Although the focus of the article is on prose, poets will find the article just as valuable as prose writers will, maybe even more so. A prose writer can get away with a few bad sentences; a poet can't. Emily considers that old bugaboo—grammar—but she's more interested in how writers "manipulate chunks of language . . . to achieve certain effects," how they use syntax to increase the intensity of words and to move the reader. We can do this without being able to name the grammatical parts of the sentence.
What is the effect of a short sentence? a long one? an alternation between the two? a fragment? What happens if you move this part of your sentence to another part of the sentence? if you reverse the order of words? if you delay the verb until the end of the sentence? Emily is interested in how the arrangement of words in a sentence conveys and enhances meaning. She's also interested in the way a sentence looks (its shape), and she's interested in how it means. She also considers the syntax as symbol—something I'd never thought of before.

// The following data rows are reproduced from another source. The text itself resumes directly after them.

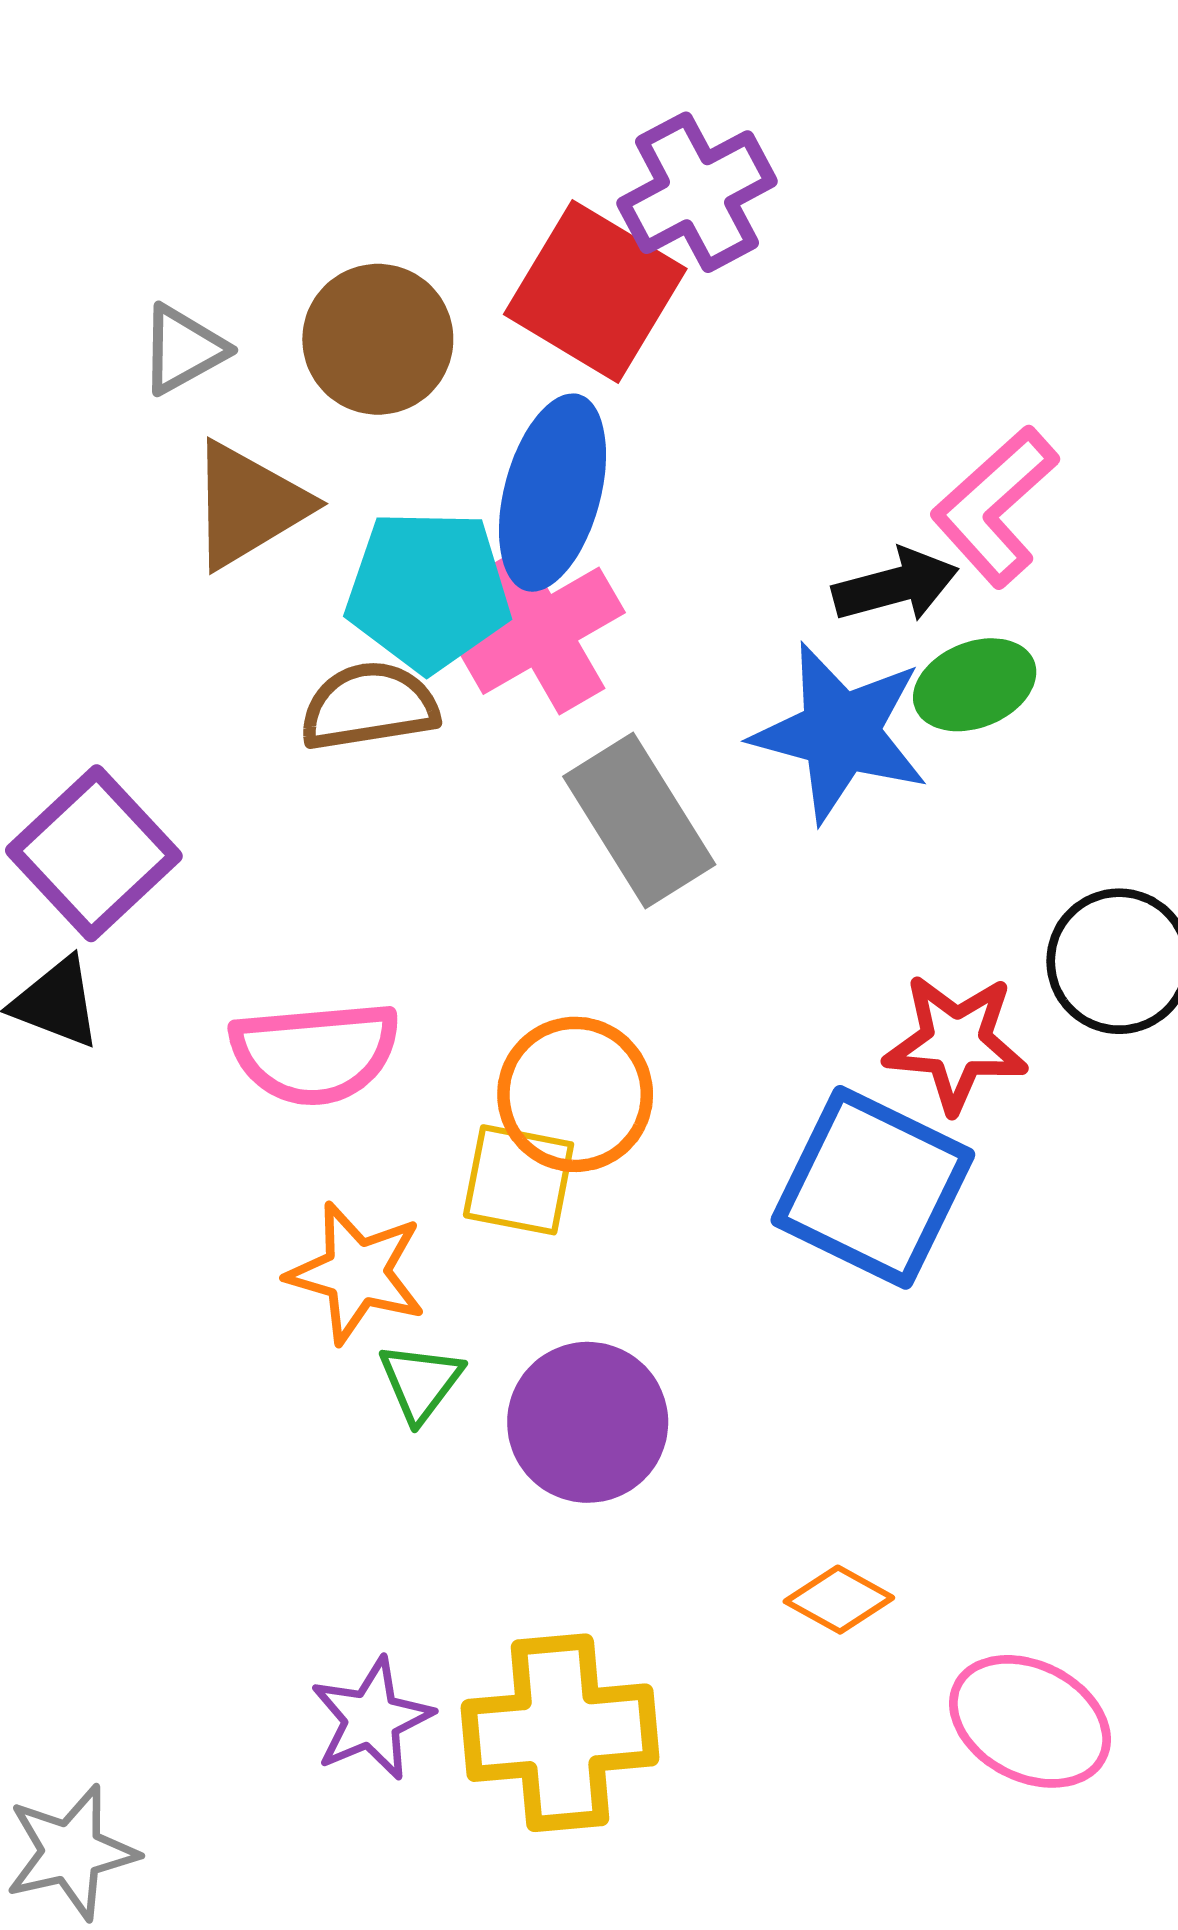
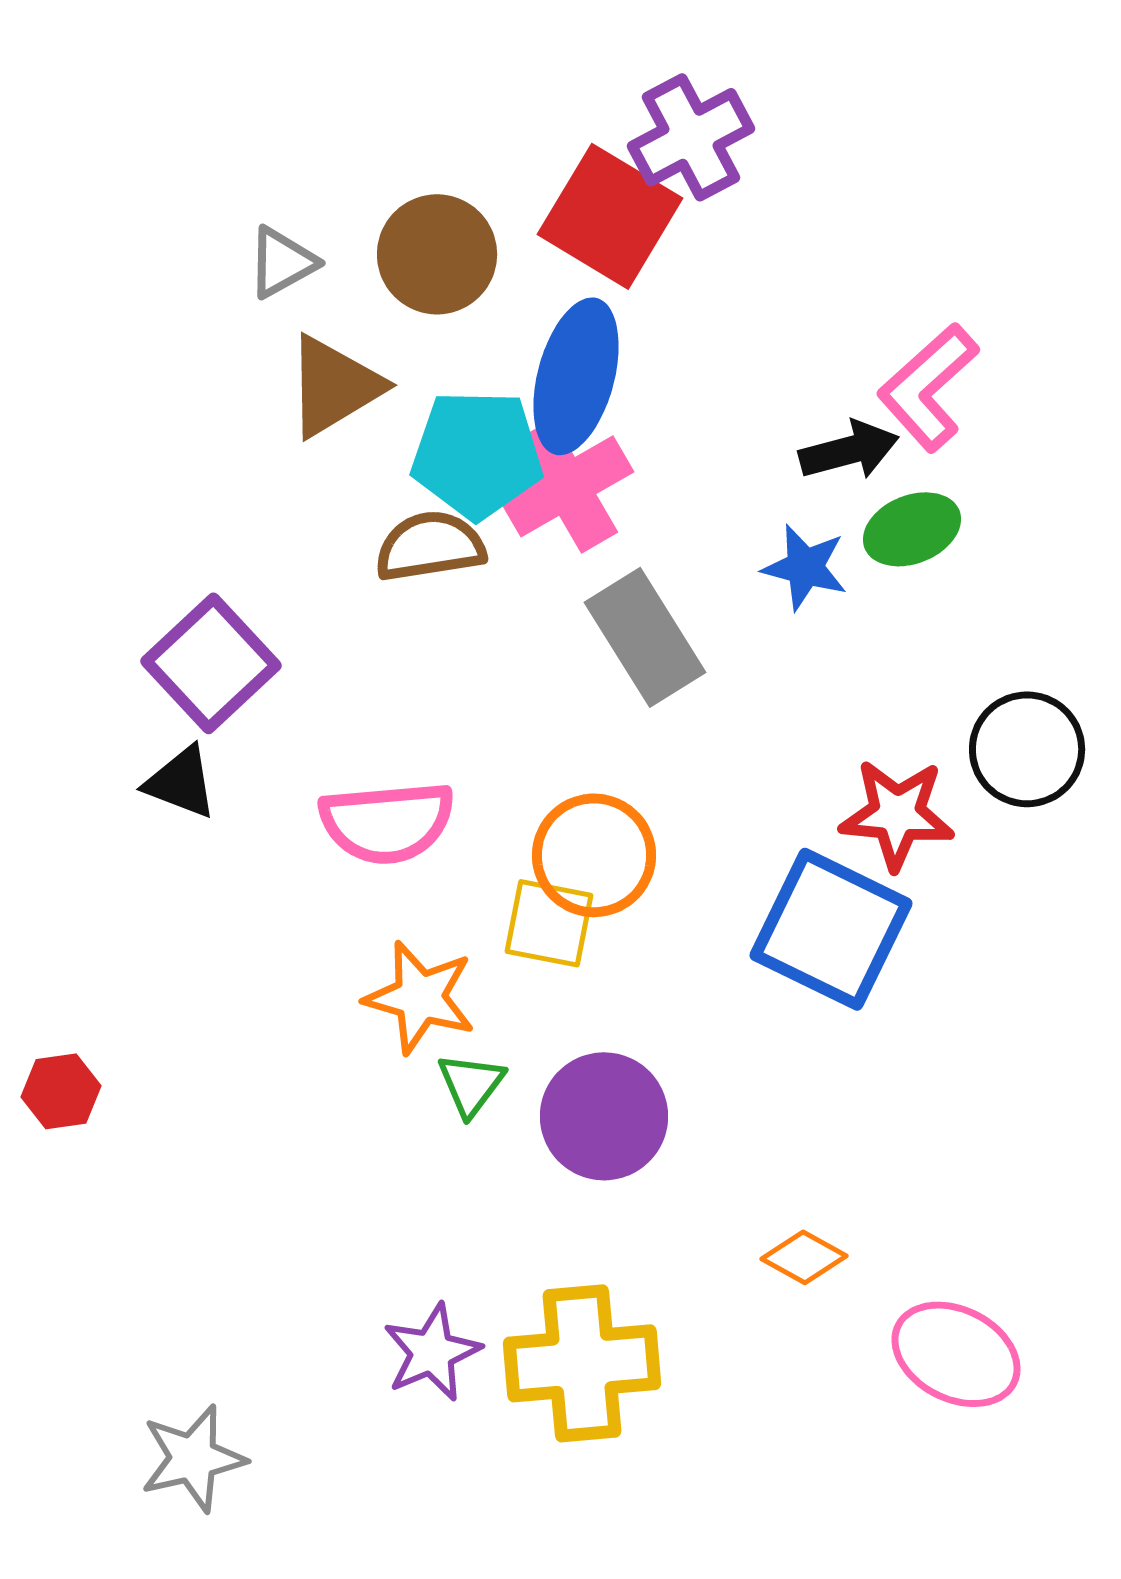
blue star: (840, 733) -> (805, 567), size x0.6

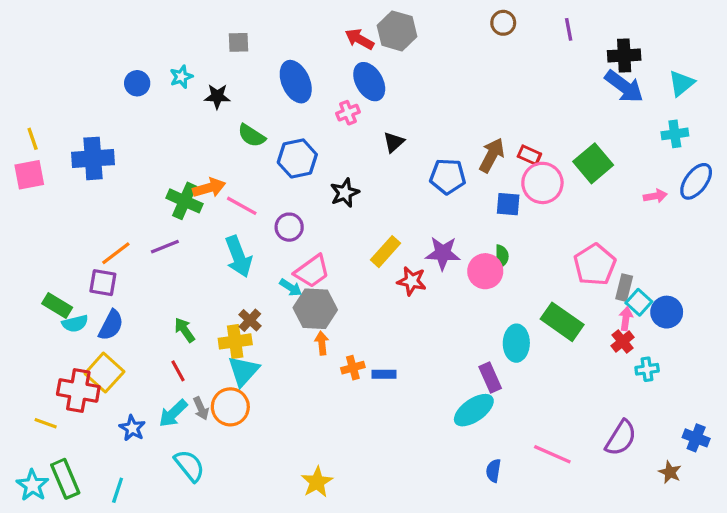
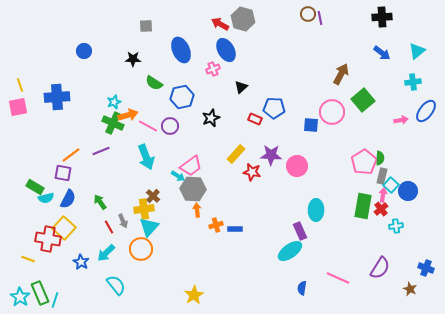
purple line: (569, 29) -> (320, 18), moved
black cross: (624, 55) -> (382, 17), moved
cyan star: (181, 77) -> (114, 102), moved
blue arrow: (624, 87) -> (382, 53), size x0.7
brown arrow: (492, 155) -> (341, 74), moved
red rectangle: (529, 155) -> (255, 119), moved
purple circle: (289, 227) -> (170, 126), moved
green semicircle: (502, 256) -> (380, 158), moved
green rectangle: (562, 322) -> (363, 206), moved, turned 65
green arrow: (185, 330) -> (100, 202), moved
gray arrow: (201, 408) -> (123, 221), moved
cyan line: (118, 490) -> (55, 300), moved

She speaks about parallelism, onomatopoeia, and repetition. She talks about breaking the rules. She talks about syntax.
I found this article enlightening and useful. It's making me look more closely at lines and sentences. It will do the same for you. It's even making me talk in public about syntax.
By the way, if you're not already subscribing to The Writer's Chronicle, correct that error as soon as possible.
Here's a syntax challenge for you: Using an egg as your topic, write a poem that's one long sentence. Keep it going for at least 30 lines of substantial length. Put it away. Go back to it. Now break that sentence into smaller parts. Some parts sentences. Some not.